This is very short, thank you.
Have you a little (not too much) longer answer which does not appeal to
authority. I thought that you, as me, are not interested as such in the
word of the master.
BTW: take whatever theory, which admits that (money) profits exist in
capitalism. *Assume* that commodities are only produced by labour (abstract
l., or whatever kind of labour), so that labour is the only 'productive'
factor. Marx' answer would still fit this situation , which I understand
it's not yours.
Now, go and give a look at Sraffa in the 1960 book. He puts the net product
in prices equal to 1. Then he also put the direct labour of the society
equal to 1. Then assume that there is a wage (share) higher than zero. What
is Sraffa's implied answer to "How does M => (M + dM)?", at the systemic
level (don't worry about relative prices!). Labour.
Of course, you may answer me that here you don't have the dialectical
systematic presentation, etc. Is this necessarily a weakness? Or tu put in
a different way: don't should we explain why we must take a difficult,
roundabout, complicate way to give the same answer?
Similar train of thought may be applied to a lot of other thinkers:
Kalecki, Kaldor, Robinson, even Keynes, and so on, and so on.
Note: I am definitely NOT a Sraffian. But the question is there.
>
>>The reference to Classical Political
>> Economy is worrying me. Smith has the idea that labour is the source of
>> value, because labour is the *active* element in production,
>
>That is right as far as it goes
>>in whatever
>> mode of production.
>
>But that is not, because Value is a category specific to capitalism.
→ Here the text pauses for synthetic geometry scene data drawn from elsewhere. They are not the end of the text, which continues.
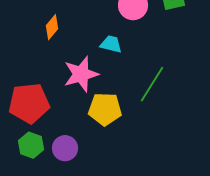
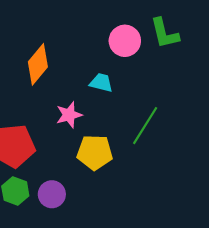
orange diamond: (52, 27) -> (38, 64), size x1.5
pink star: (81, 74) -> (69, 115), size x0.7

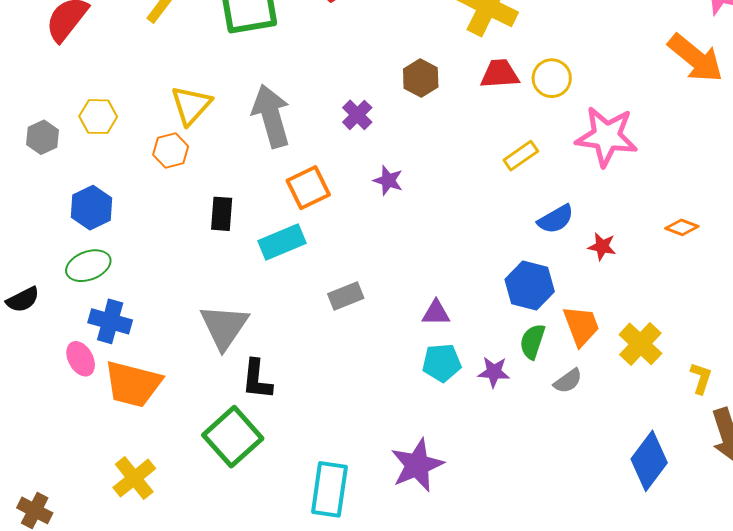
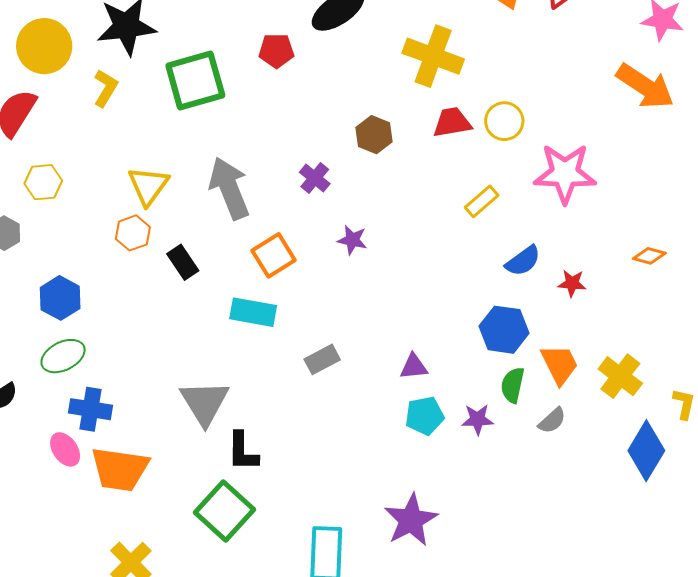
yellow hexagon: (98, 117) -> (43, 182), moved
black rectangle: (222, 214) -> (183, 262), moved, turned -32
cyan rectangle: (282, 242) -> (253, 312), turned 39
blue diamond: (649, 461) -> (646, 451), moved

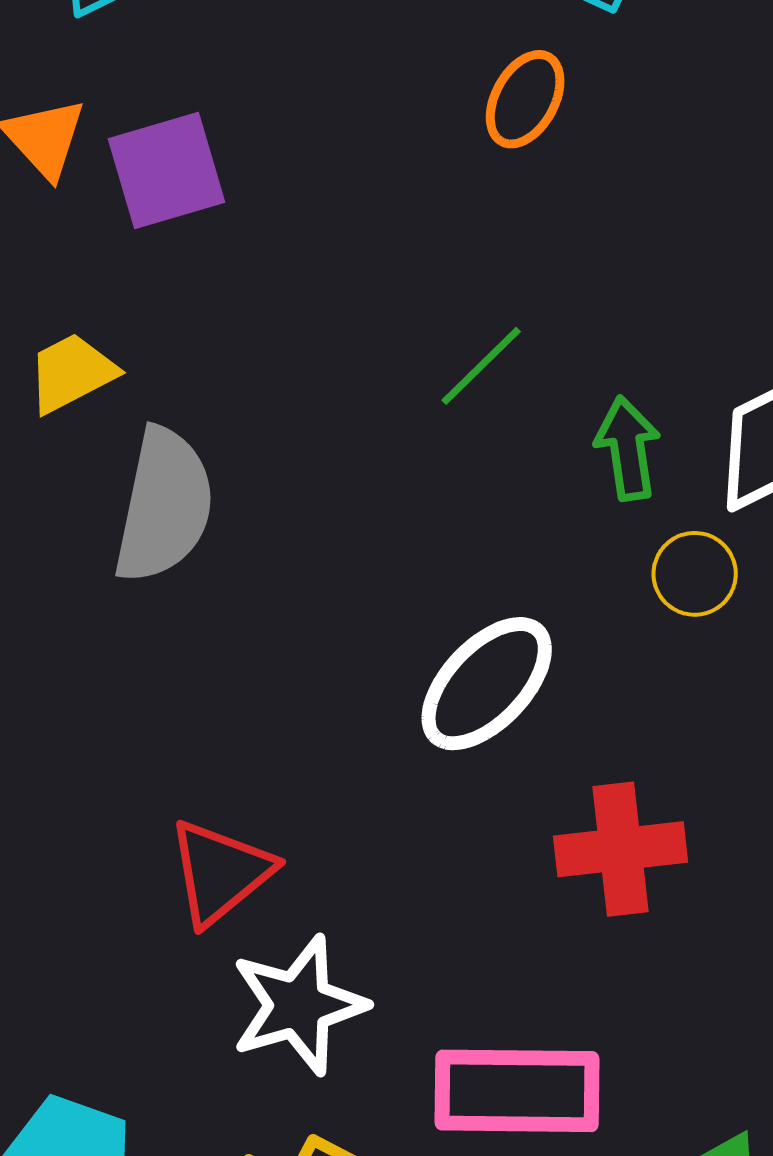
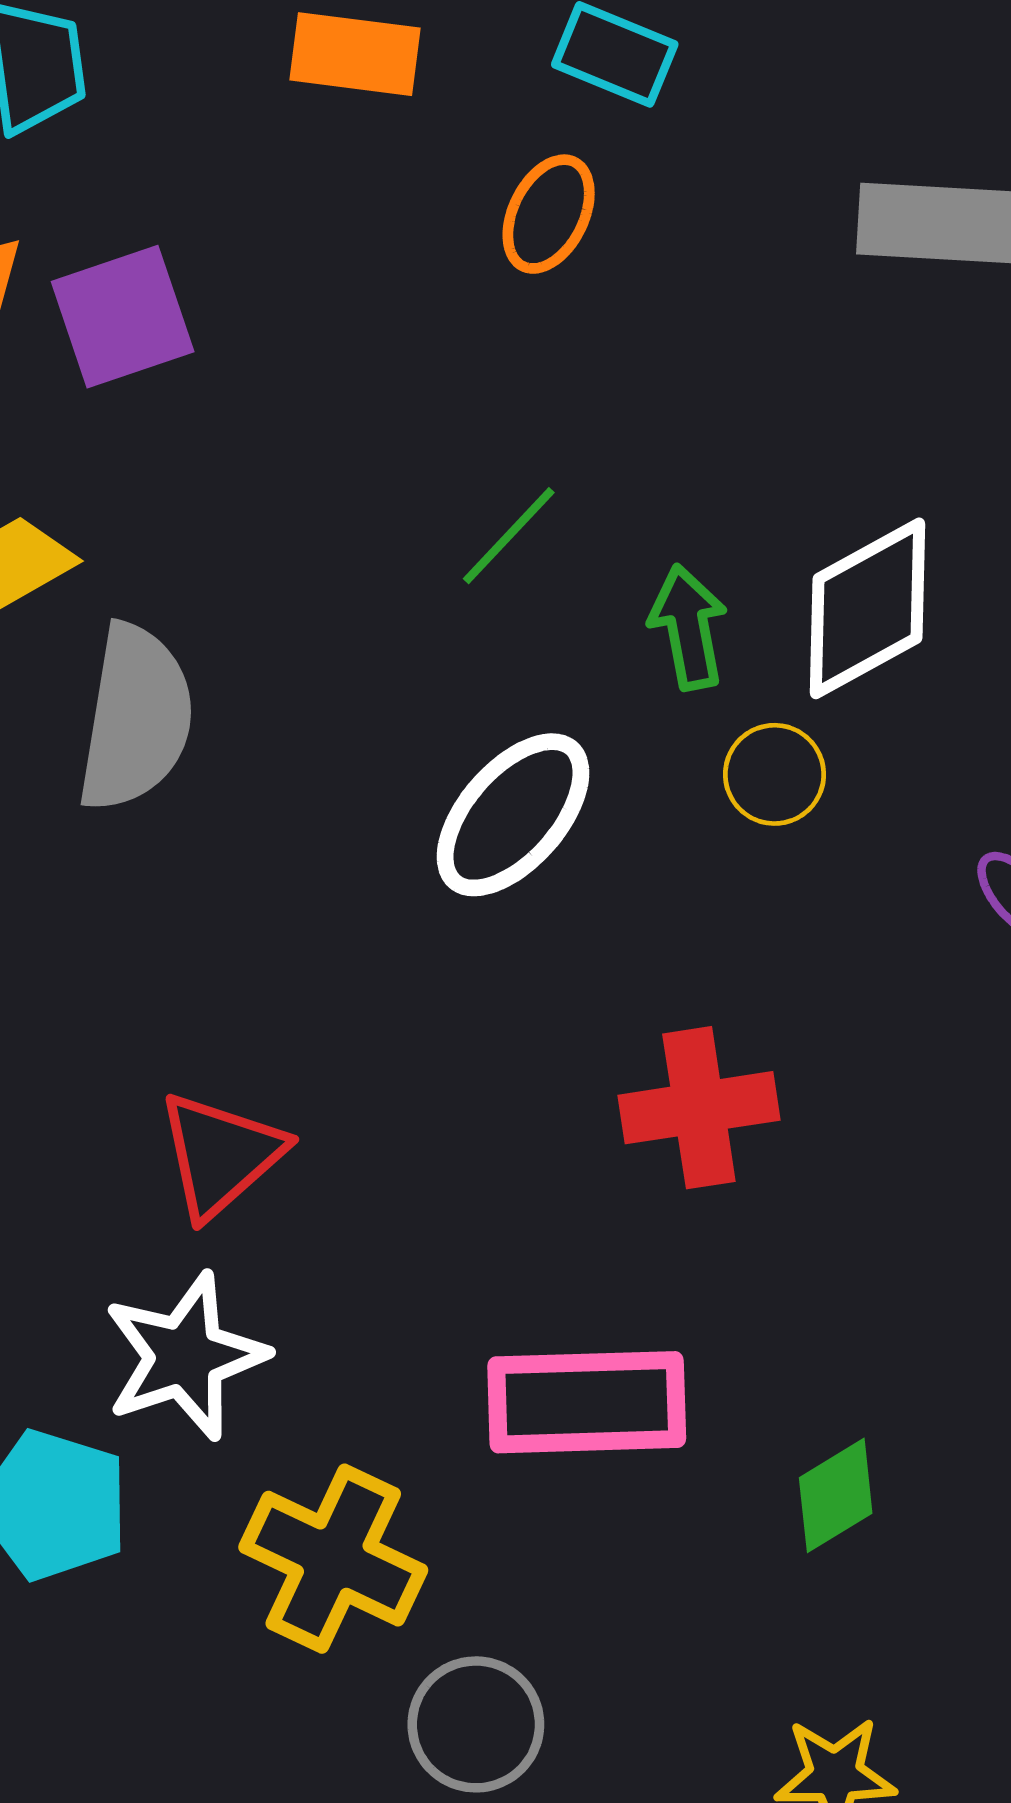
white ellipse: (487, 684) -> (513, 815), moved
white star: (298, 1005) -> (185, 1356), moved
Also for Smith? I was talking about Smith.
>This cannot be Marx's perspective (I hold with
>>I would like to
>> understand how the systematic dialectical presentation explain why labour
>> is the source of *value*, a statement which I hold is valid *only* in
>> capitalism.
>
>And so does VFT
>
>> My difficulty of course is to understand how it is possible to
>> have 'labour' in the theory of value without labour as the substance of
>> value.
>
>Could you explain briefly what you mean by 'labour is the *substance* of
>value'?
I'll give you my answer in the (next?) future. But don't you think that I
may give you a similar answer as yours above, that is: "I mean what Marx
means when he says that (abstract) labour is the substance of value, and
that it can also be measured in hours"?
>
>> while I understand that
>> you and Geert dissociate now from labour as the substance of value.
>
>I'm not sure about Geert, beyond that I think he is of the view that
>'substance' in any rigorous sense is an inappropriate term in the context of
>value-theory. In several recent posts I have explained why imo value is a
>predicate, a property, and so it must be a property *of* something, and that
>something is the Commodity.
Agreed. But the converse is true: the commodity is a commodity because it
is the product of(potential) abstract labour, i.e. the living labour of
the wage worker. Look at Rubin's paper in C&C, n. 5 (I guess). And look at
Marx in the Grundrisse when he speaks of the living labour of the wage
worker as abstract labour 'dunamei'.
>A property can not have a substance, it can only
>be the property of a substance, and you are obviously not claiming that
>Value is a property of abstract labour.
I claim that abstract labour is value in motion.
>
>> So
>> don't think I am derogatory towards any of the surnames I've done.
>
>Neither do I. What I said was misplaced and flat-footed irony. Forget it.
Don't worry.
>>
>> the idea in Marx that exploitation arises at the
>> intersection of the labour market and immediate production, and is only
>> actualized in exchange
>
>I agree with this idea, as does, I guess VFT in all its guises
I'm not sure that what you say it's true. Because what I'm saying implies
that *after* the labour mkt + immediate production, and *before* exchange
on the commodity mkt, it is possible to give a measure (in abstract labour,
hours + (expected) money) of (potential) exploitation. There is a
sequentiality in the 'macro' capitalist process (which is not the
sequentiality of Freeman etc., i.e. it has not very much to do with the
overlapping of periods and/or the 'transformation') which is
D-FL (finance to production + labour mkt)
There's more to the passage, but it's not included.